Dataset records START

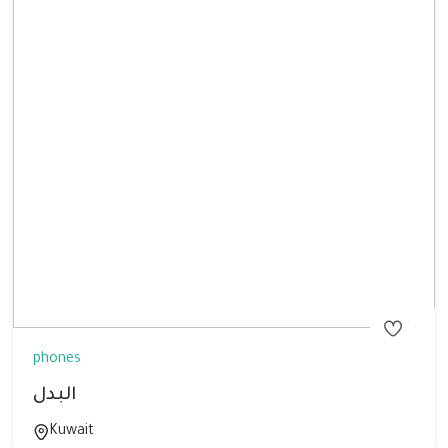
phones
البدل
Kuwait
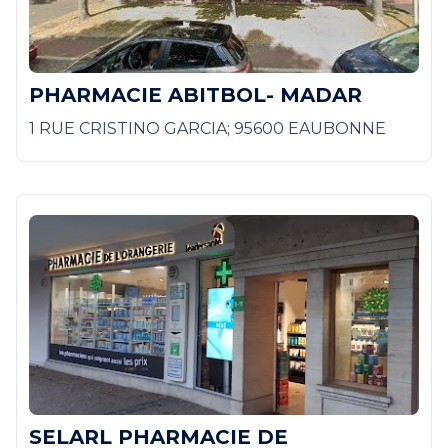
PHARMACIE ABITBOL- MADAR
1 RUE CRISTINO GARCIA; 95600 EAUBONNE
SELARL PHARMACIE DE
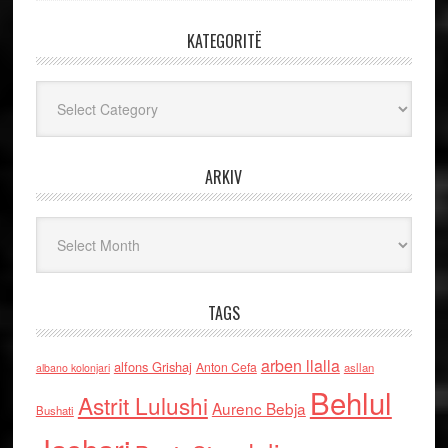
KATEGORITË
Kategoritë
ARKIV
Arkiv
TAGS
arben llalla
alfons Grishaj
Anton Cefa
asllan
albano kolonjari
Behlul
Astrit Lulushi
Aurenc Bebja
Bushati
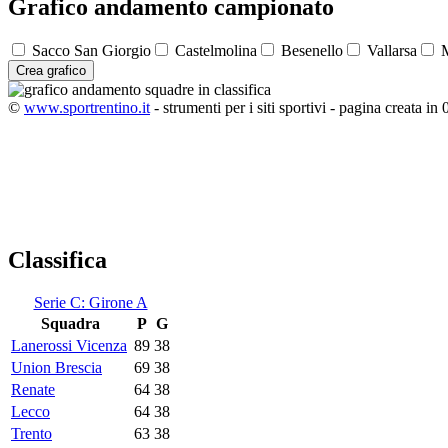
Grafico andamento campionato
Sacco San Giorgio
Castelmolina
Besenello
Vallarsa
M
Crea grafico
©
www.sportrentino.it
- strumenti per i siti sportivi - pagina creata in 
Classifica
Serie C: Girone A
Squadra
P
G
Lanerossi Vicenza
89
38
Union Brescia
69
38
Renate
64
38
Lecco
64
38
Trento
63
38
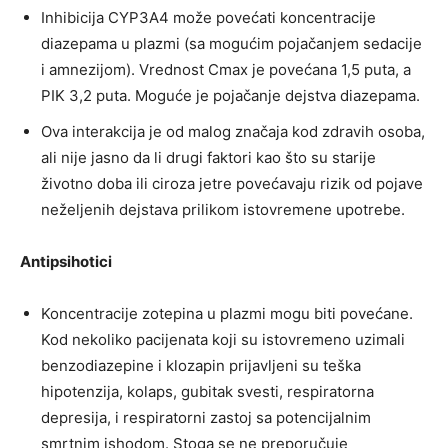
Inhibicija CYP3A4 može povećati koncentracije
diazepama u plazmi (sa mogućim pojačanjem sedacije
i amnezijom). Vrednost Cmax je povećana 1,5 puta, a
PIK 3,2 puta. Moguće je pojačanje dejstva diazepama.
Ova interakcija je od malog značaja kod zdravih osoba,
ali nije jasno da li drugi faktori kao što su starije
životno doba ili ciroza jetre povećavaju rizik od pojave
neželjenih dejstava prilikom istovremene upotrebe.
Antipsihotici
Koncentracije zotepina u plazmi mogu biti povećane.
Kod nekoliko pacijenata koji su istovremeno uzimali
benzodiazepine i klozapin prijavljeni su teška
hipotenzija, kolaps, gubitak svesti, respiratorna
depresija, i respiratorni zastoj sa potencijalnim
smrtnim ishodom. Stoga se ne preporučuje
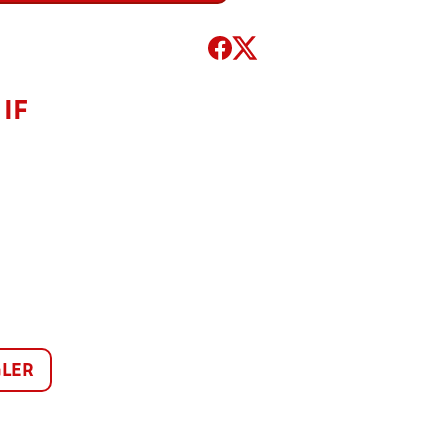
 IF
LER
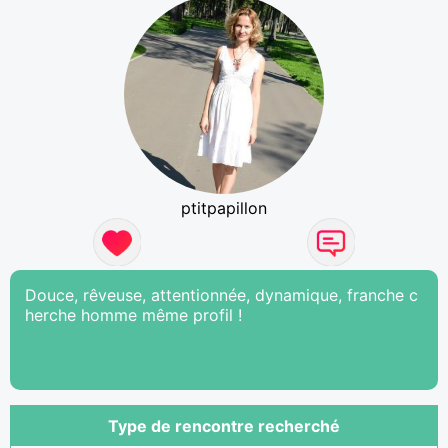
ptitpapillon
Douce, rêveuse, attentionnée, dynamique, franche c
herche homme même profil !
Type de rencontre recherché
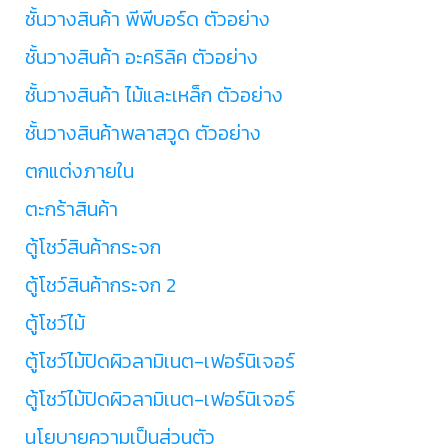
ชั้นวางสินค้า พีพีบอร์ด ตัวอย่าง
ชั้นวางสินค้า อะคริลิค ตัวอย่าง
ชั้นวางสินค้า ไม้และเหล็ก ตัวอย่าง
ชั้นวางสินค้าพลาสวูด ตัวอย่าง
ตกแต่งภายใน
ตะกร้าสินค้า
ตู้โชว์สินค้ากระจก
ตู้โชว์สินค้ากระจก 2
ตู้โชว์ไม้
ตู้โชว์ไม้ปิดผิวลามิเนต-เฟอร์นิเจอร์
ตู้โชว์ไม้ปิดผิวลามิเนต-เฟอร์นิเจอร์
นโยบายความเป็นส่วนตัว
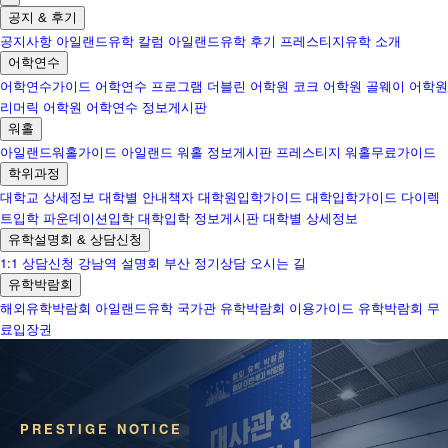
공지 & 후기
공지사항
아일랜드유학 칼럼
아일랜드유학 후기
프레스티지유학 소개
어학연수
어학연수가이드
어학연수 프로그램
더블린 어학원
코크 어학원
골웨이 어학원
리머릭 어학원
어학연수 정보게시판
워홀
아일랜드워홀가이드
아일랜드 워홀 정보게시판
프레스티지 워홀무료가이드
학위과정
대학교 상세정보
대학별 안내책자
대학원입학가이드
대학입학가이드
다이렉
트입학
파운데이션입학
대학입학 정보게시판
대학별 상세정보
유학설명회 & 상담신청
1:1 상담신청
강남역 설명회
부산 정기상담
오시는 길
유학박람회
해외유학박람회
아일랜드유학 국가관
유학박람회 이용가이드
유학박람회 무
료입장권
PRESTIGE NOTICE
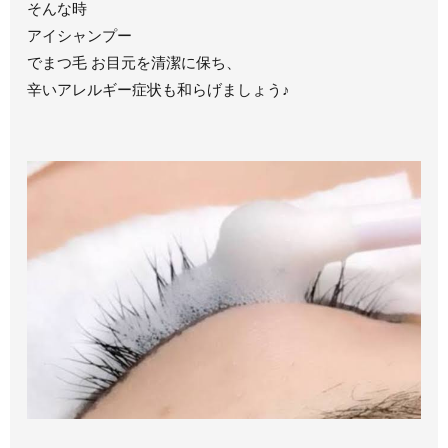
そんな時
アイシャンプー
でまつ毛 お目元を清潔に保ち、
辛いアレルギー症状も和らげましょう♪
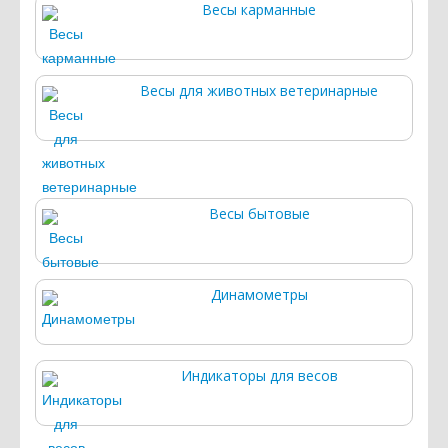
Весы карманные
Весы для животных ветеринарные
Весы бытовые
Динамометры
Индикаторы для весов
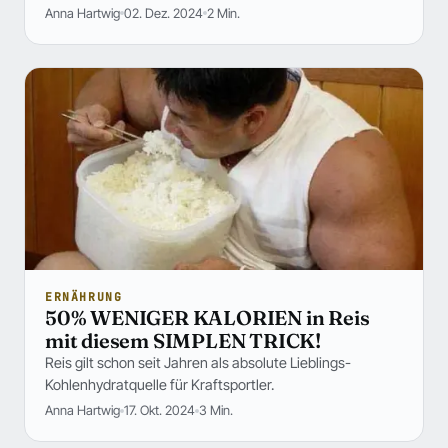
Anna Hartwig
02. Dez. 2024
2 Min.
ERNÄHRUNG
50% WENIGER KALORIEN in Reis
mit diesem SIMPLEN TRICK!
Reis gilt schon seit Jahren als absolute Lieblings-
Kohlenhydratquelle für Kraftsportler.
Anna Hartwig
17. Okt. 2024
3 Min.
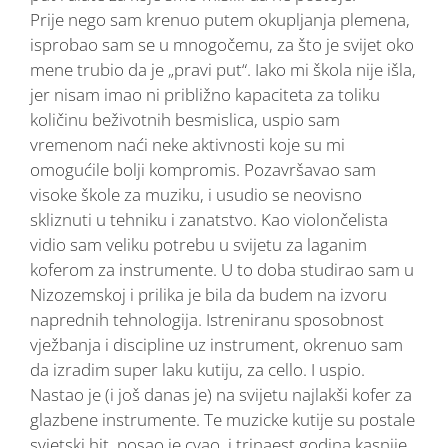
Prije nego sam krenuo putem okupljanja plemena,
isprobao sam se u mnogočemu, za što je svijet oko
mene trubio da je „pravi put“. Iako mi škola nije išla,
jer nisam imao ni približno kapaciteta za toliku
količinu beživotnih besmislica, uspio sam
vremenom naći neke aktivnosti koje su mi
omogućile bolji kompromis. Pozavršavao sam
visoke škole za muziku, i usudio se neovisno
skliznuti u tehniku i zanatstvo. Kao violončelista
vidio sam veliku potrebu u svijetu za laganim
koferom za instrumente. U to doba studirao sam u
Nizozemskoj i prilika je bila da budem na izvoru
naprednih tehnologija. Istreniranu sposobnost
vježbanja i discipline uz instrument, okrenuo sam
da izradim super laku kutiju, za cello. I uspio.
Nastao je (i još danas je) na svijetu najlakši kofer za
glazbene instrumente. Te muzicke kutije su postale
svjetski hit, posao je cvao, i trinaest godina kasnije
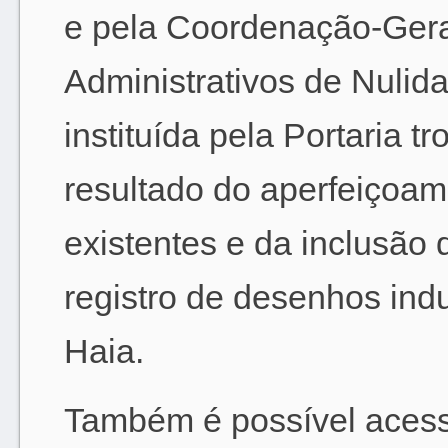
e pela Coordenação-Gera
Administrativos de Nuli
instituída pela Portaria t
resultado do aperfeiçoa
existentes e da inclusão 
registro de desenhos ind
Haia.
Também é possível aces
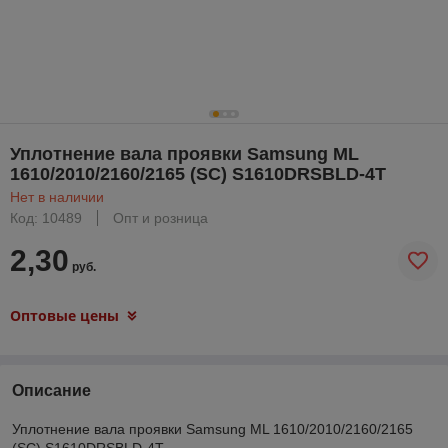
Уплотнение вала проявки Samsung ML
1610/2010/2160/2165 (SC) S1610DRSBLD-4T
Нет в наличии
Код: 10489
Опт и розница
2,30
руб.
Оптовые цены
Описание
Уплотнение вала проявки Samsung ML 1610/2010/2160/2165
(SC) S1610DRSBLD-4T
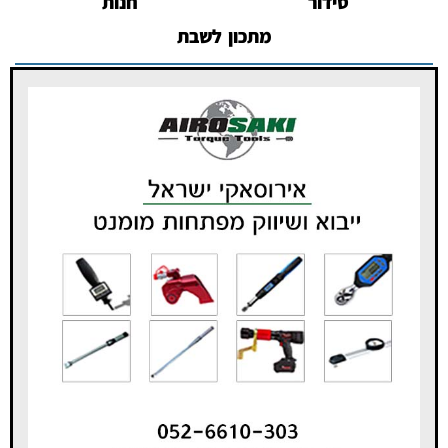
סידור
חנות
מתכון לשבת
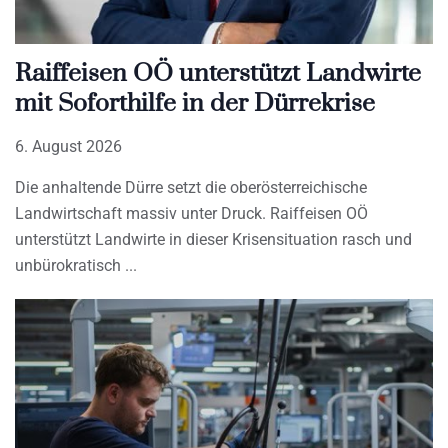
Raiffeisen OÖ unterstützt Landwirte
mit Soforthilfe in der Dürrekrise
6. August 2026
Die anhaltende Dürre setzt die oberösterreichische
Landwirtschaft massiv unter Druck. Raiffeisen OÖ
unterstützt Landwirte in dieser Krisensituation rasch und
unbürokratisch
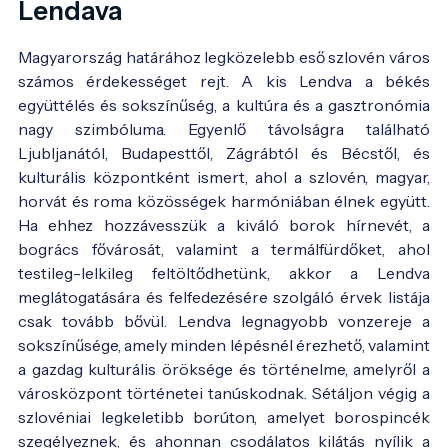
Lendava
Magyarország határához legközelebb eső szlovén város
számos érdekességet rejt. A kis Lendva a békés
együttélés és sokszínűség, a kultúra és a gasztronómia
nagy szimbóluma. Egyenlő távolságra található
Ljubljanától, Budapesttől, Zágrábtól és Bécstől, és
kulturális központként ismert, ahol a szlovén, magyar,
horvát és roma közösségek harmóniában élnek együtt.
Ha ehhez hozzávesszük a kiváló borok hírnevét, a
bogrács fővárosát, valamint a termálfürdőket, ahol
testileg-lelkileg feltöltődhetünk, akkor a Lendva
meglátogatására és felfedezésére szolgáló érvek listája
csak tovább bővül. Lendva legnagyobb vonzereje a
sokszínűsége, amely minden lépésnél érezhető, valamint
a gazdag kulturális öröksége és történelme, amelyről a
városközpont történetei tanúskodnak. Sétáljon végig a
szlovéniai legkeletibb borúton, amelyet borospincék
szegélyeznek, és ahonnan csodálatos kilátás nyílik a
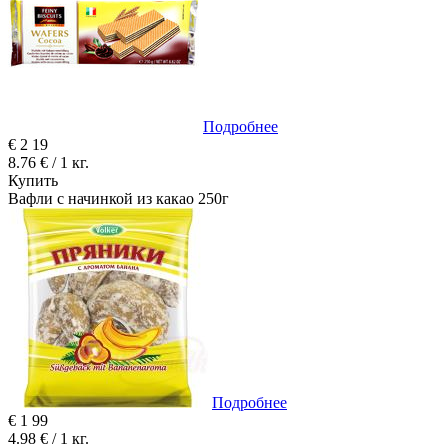
Подробнее
€
2
19
8.76 € / 1 кг.
Купить
Вафли с начинкой из какао 250г
Подробнее
€
1
99
4.98 € / 1 кг.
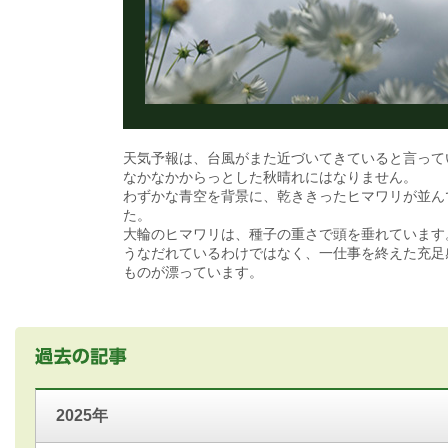
天気予報は、台風がまた近づいてきていると言って
なかなかからっとした秋晴れにはなりません。
わずかな青空を背景に、乾ききったヒマワリが並ん
た。
大輪のヒマワリは、種子の重さで頭を垂れています
うなだれているわけではなく、一仕事を終えた充足
ものが漂っています。
2025年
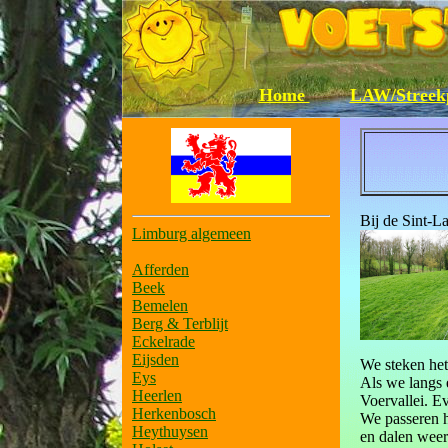
Home
LAW/Streek
Bij de Sint-L
Limburg algemeen
Afferden
Beek
Bemelen
Berg & Terblijt
Eckelrade
Eijsden
We steken het 
Eys
Als we langs 
Heerlen
Voervallei. Ev
Herkenbosch
We passeren 
Heythuysen
en dalen weer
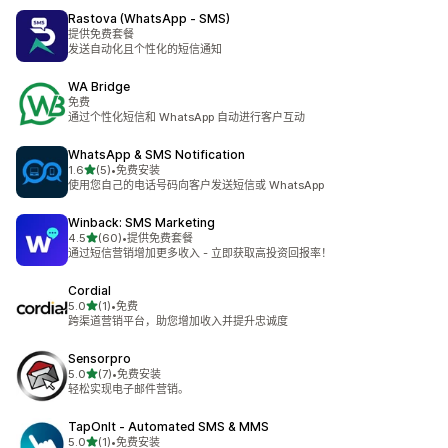
Rastova (WhatsApp ‑ SMS)
提供免费套餐
发送自动化且个性化的短信通知
WA Bridge
免费
通过个性化短信和 WhatsApp 自动进行客户互动
WhatsApp & SMS Notification
星（满分 5 星）
1.6
(5)
•
免费安装
总共 5 条评论
使用您自己的电话号码向客户发送短信或 WhatsApp
Winback: SMS Marketing
星（满分 5 星）
4.5
(60)
•
提供免费套餐
总共 60 条评论
通过短信营销增加更多收入 - 立即获取高投资回报率！
Cordial
星（满分 5 星）
5.0
(1)
•
免费
总共 1 条评论
跨渠道营销平台，助您增加收入并提升忠诚度
Sensorpro
星（满分 5 星）
5.0
(7)
•
免费安装
总共 7 条评论
轻松实现电子邮件营销。
TapOnIt ‑ Automated SMS & MMS
星（满分 5 星）
5.0
(1)
•
免费安装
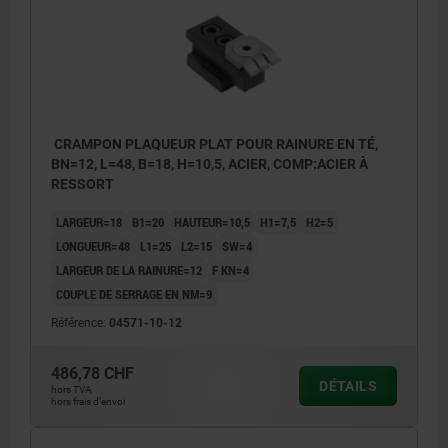
3) Butée
4) Corps de base
CRAMPON PLAQUEUR PLAT POUR RAINURE EN TÉ,
BN=12, L=48, B=18, H=10,5, ACIER, COMP:ACIER À
RESSORT
LARGEUR=18
B1=20
HAUTEUR=10,5
H1=7,5
H2=5
LONGUEUR=48
L1=25
L2=15
SW=4
LARGEUR DE LA RAINURE=12
F KN=4
COUPLE DE SERRAGE EN NM=9
Référence:
04571-10-12
486,78 CHF
DÉTAILS
hors TVA
hors frais d’envoi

Dataset records END

Required work | Reproduce verbatim the lines of the material above, beginning with its first line and ending with the line that contains "Koncentracije zotepina u"; skip pictures.

The completed task |
phones
البدل
Kuwait
PHARMACIE ABITBOL- MADAR
1 RUE CRISTINO GARCIA; 95600 EAUBONNE
SELARL PHARMACIE DE
KATEGORITË
Kategoritë
ARKIV
Arkiv
TAGS
arben llalla
alfons Grishaj
Anton Cefa
asllan
albano kolonjari
Behlul
Astrit Lulushi
Aurenc Bebja
Bushati
Grafico andamento campionato
Sacco San Giorgio
Castelmolina
Besenello
Vallarsa
M
Crea grafico
©
www.sportrentino.it
- strumenti per i siti sportivi - pagina creata in 
Classifica
Serie C: Girone A
Squadra
P
G
Lanerossi Vicenza
89
38
Union Brescia
69
38
Renate
64
38
Lecco
64
38
Trento
63
38
Inhibicija CYP3A4 može povećati koncentracije
diazepama u plazmi (sa mogućim pojačanjem sedacije
i amnezijom). Vrednost Cmax je povećana 1,5 puta, a
PIK 3,2 puta. Moguće je pojačanje dejstva diazepama.
Ova interakcija je od malog značaja kod zdravih osoba,
ali nije jasno da li drugi faktori kao što su starije
životno doba ili ciroza jetre povećavaju rizik od pojave
neželjenih dejstava prilikom istovremene upotrebe.
Antipsihotici
Koncentracije zotepina u plazmi mogu biti povećane.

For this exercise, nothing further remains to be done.